→ ACTIVITY
The entries below contain a stretch that opens with the line containing "Kombes Pol. H.M. Reza Chairul Akbar Sidiq" and closes with the line containing "saplast@saplast.ba"; set down that stretch exactly, both ends included, and nothing else.

============

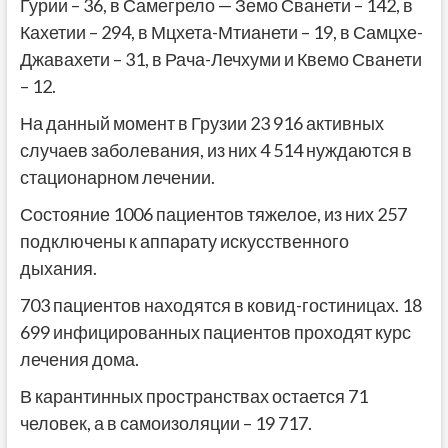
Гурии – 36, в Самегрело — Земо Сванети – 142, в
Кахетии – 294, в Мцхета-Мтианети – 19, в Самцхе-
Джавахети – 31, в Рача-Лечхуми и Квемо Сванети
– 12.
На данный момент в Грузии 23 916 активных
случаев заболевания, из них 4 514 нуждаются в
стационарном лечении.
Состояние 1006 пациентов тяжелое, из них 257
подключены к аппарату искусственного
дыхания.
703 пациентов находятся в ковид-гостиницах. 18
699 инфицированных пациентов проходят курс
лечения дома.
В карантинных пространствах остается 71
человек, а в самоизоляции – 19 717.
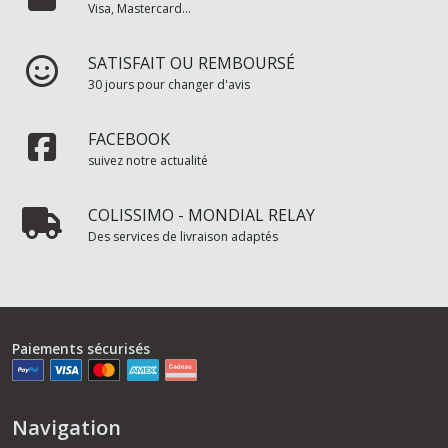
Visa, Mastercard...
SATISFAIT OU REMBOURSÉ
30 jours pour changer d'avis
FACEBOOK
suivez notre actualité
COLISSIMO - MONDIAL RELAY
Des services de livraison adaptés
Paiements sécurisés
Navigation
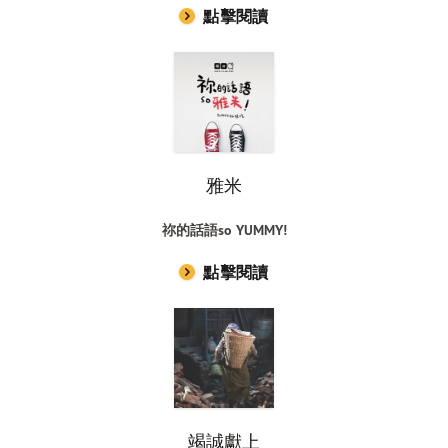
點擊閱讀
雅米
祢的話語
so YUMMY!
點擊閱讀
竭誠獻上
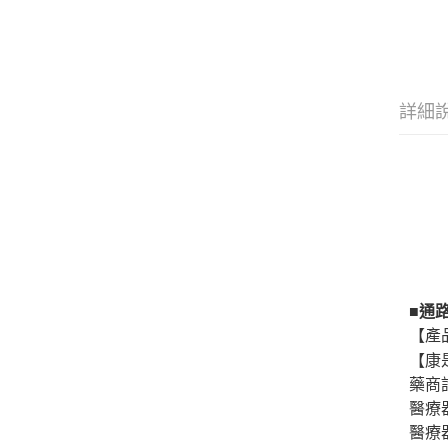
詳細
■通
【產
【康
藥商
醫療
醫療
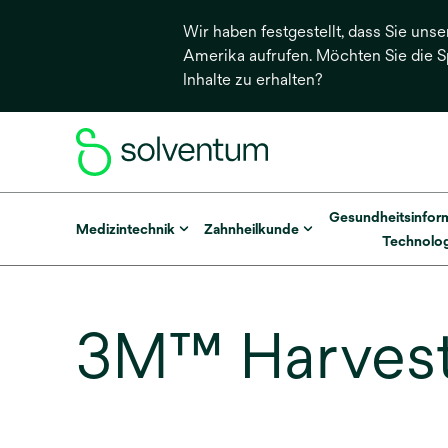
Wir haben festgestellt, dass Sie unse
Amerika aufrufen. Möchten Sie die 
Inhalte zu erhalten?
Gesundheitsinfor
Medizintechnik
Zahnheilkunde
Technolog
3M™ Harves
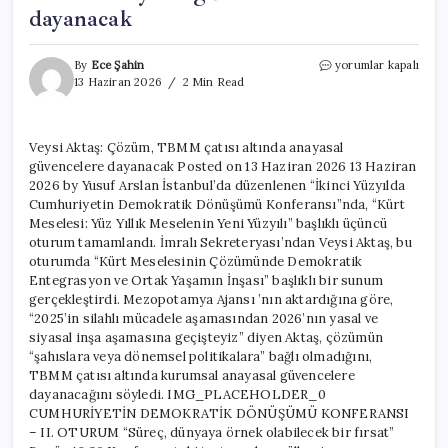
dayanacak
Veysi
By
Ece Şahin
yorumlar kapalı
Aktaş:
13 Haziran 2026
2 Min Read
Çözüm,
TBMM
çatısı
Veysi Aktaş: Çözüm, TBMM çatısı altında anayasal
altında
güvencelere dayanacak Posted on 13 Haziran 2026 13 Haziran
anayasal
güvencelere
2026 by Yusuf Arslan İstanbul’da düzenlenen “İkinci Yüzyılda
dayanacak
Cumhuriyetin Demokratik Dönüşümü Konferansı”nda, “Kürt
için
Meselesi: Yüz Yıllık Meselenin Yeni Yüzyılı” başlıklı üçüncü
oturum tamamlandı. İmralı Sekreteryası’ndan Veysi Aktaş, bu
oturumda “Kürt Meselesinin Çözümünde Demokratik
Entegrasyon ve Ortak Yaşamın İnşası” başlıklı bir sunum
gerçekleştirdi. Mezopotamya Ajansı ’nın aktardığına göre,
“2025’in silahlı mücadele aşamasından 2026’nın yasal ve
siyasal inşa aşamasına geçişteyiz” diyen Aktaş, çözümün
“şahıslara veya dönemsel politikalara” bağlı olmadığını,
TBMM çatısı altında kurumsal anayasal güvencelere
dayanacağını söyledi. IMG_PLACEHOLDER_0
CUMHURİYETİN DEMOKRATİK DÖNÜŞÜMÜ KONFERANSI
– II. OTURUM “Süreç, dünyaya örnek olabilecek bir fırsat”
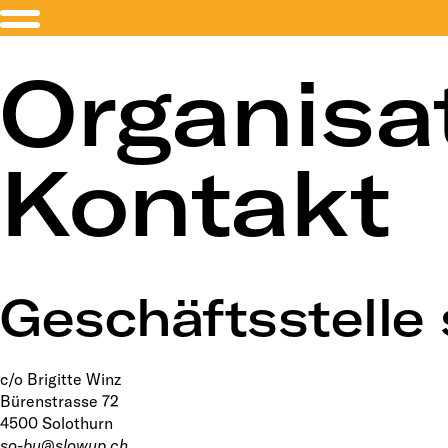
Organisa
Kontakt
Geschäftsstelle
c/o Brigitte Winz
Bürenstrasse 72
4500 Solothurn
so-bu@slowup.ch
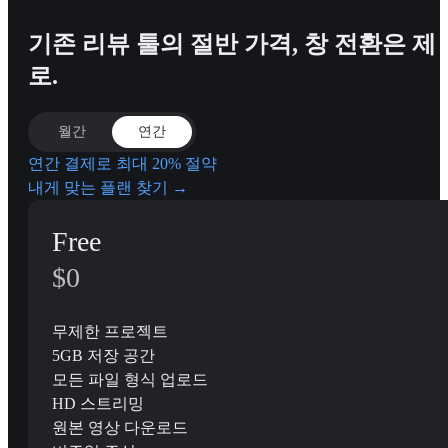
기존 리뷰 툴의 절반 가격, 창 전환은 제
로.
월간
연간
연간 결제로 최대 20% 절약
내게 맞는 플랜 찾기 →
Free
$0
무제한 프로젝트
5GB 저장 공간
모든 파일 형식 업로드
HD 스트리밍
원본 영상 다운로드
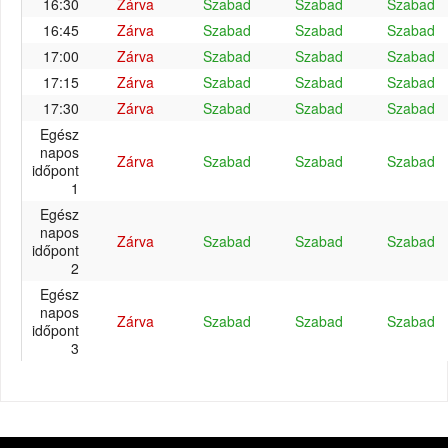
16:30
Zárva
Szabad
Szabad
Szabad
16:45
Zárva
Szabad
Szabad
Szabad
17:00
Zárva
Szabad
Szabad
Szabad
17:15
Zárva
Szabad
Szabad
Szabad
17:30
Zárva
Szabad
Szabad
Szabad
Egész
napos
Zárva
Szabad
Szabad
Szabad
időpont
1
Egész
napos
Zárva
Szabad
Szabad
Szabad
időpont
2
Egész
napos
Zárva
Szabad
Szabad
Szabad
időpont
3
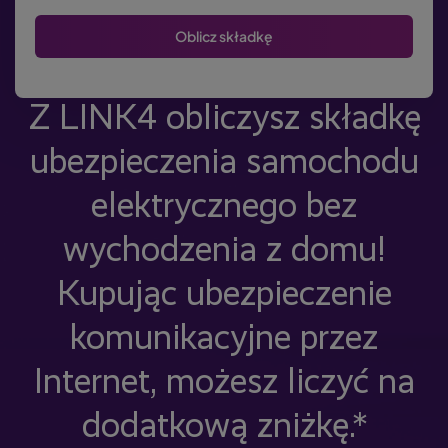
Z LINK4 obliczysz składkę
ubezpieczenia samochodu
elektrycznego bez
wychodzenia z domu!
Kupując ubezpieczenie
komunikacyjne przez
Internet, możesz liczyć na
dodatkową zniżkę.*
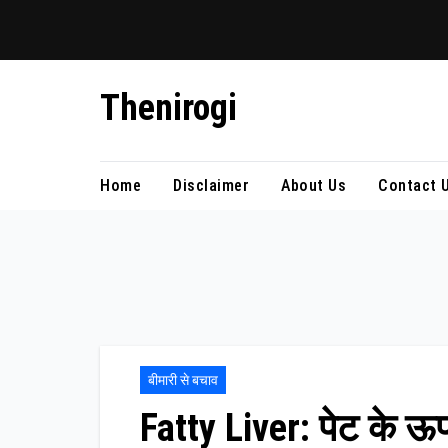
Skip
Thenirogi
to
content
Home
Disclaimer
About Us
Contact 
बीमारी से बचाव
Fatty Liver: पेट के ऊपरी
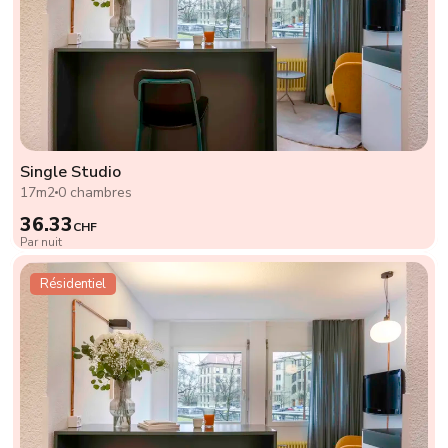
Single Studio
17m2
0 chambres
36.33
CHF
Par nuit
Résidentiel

============

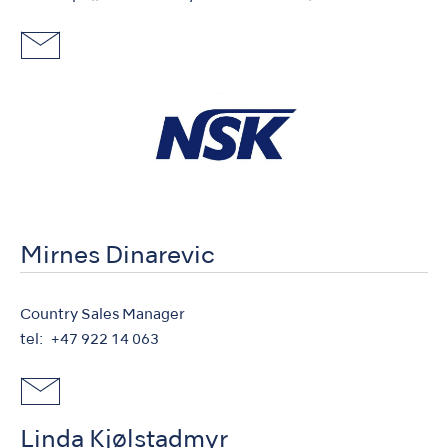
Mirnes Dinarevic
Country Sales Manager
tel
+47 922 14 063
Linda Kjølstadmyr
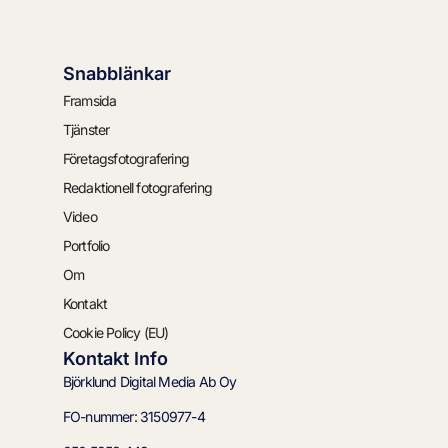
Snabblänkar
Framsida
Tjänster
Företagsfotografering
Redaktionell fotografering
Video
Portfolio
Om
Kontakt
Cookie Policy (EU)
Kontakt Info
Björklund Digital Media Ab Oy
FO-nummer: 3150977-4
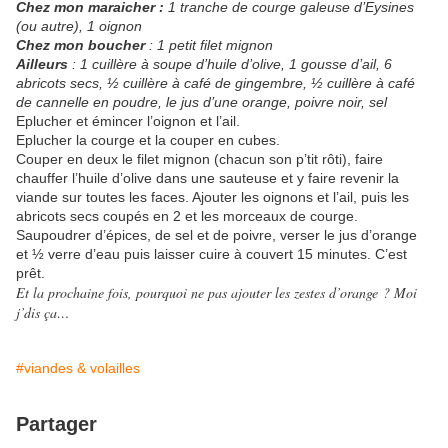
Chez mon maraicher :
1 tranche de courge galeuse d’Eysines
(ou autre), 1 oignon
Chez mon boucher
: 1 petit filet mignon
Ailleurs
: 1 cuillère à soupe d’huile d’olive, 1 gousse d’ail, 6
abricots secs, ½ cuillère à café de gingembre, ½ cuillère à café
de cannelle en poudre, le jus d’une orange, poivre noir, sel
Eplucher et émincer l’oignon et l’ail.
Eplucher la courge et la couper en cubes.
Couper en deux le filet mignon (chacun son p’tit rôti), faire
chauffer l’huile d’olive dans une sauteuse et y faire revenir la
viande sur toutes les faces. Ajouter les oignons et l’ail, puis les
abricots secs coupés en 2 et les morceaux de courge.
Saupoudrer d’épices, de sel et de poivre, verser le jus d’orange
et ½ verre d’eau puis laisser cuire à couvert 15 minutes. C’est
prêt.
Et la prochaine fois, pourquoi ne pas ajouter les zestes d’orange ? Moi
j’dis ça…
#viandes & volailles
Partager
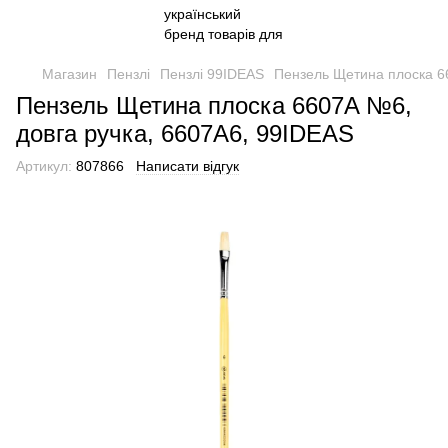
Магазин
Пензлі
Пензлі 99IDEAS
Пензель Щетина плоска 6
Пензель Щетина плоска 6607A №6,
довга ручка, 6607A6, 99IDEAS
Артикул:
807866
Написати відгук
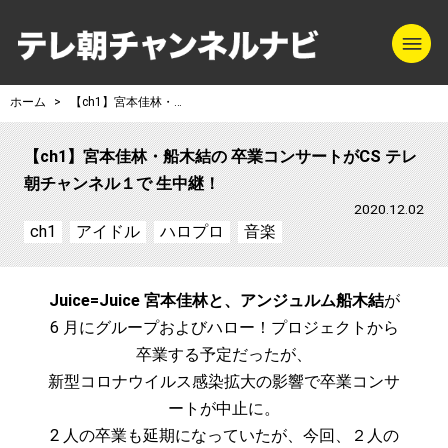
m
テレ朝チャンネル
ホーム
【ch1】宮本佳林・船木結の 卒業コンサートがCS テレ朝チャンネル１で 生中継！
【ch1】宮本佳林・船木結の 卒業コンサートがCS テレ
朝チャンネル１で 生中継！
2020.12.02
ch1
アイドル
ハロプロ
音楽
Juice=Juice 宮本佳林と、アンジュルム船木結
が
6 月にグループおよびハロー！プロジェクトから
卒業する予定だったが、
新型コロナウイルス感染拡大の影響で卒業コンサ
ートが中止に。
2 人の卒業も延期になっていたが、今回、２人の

============

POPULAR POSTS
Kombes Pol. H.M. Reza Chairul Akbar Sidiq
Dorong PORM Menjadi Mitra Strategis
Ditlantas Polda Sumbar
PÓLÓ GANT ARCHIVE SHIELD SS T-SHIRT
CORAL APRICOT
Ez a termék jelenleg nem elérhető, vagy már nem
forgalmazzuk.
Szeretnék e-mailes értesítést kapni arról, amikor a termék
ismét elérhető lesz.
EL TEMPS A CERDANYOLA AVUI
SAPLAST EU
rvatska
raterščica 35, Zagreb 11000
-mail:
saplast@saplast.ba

============

→ ANSWER SECTION
Kombes Pol. H.M. Reza Chairul Akbar Sidiq
Dorong PORM Menjadi Mitra Strategis
Ditlantas Polda Sumbar
PÓLÓ GANT ARCHIVE SHIELD SS T-SHIRT
CORAL APRICOT
Ez a termék jelenleg nem elérhető, vagy már nem
forgalmazzuk.
Szeretnék e-mailes értesítést kapni arról, amikor a termék
ismét elérhető lesz.
EL TEMPS A CERDANYOLA AVUI
SAPLAST EU
rvatska
raterščica 35, Zagreb 11000
-mail:
saplast@saplast.ba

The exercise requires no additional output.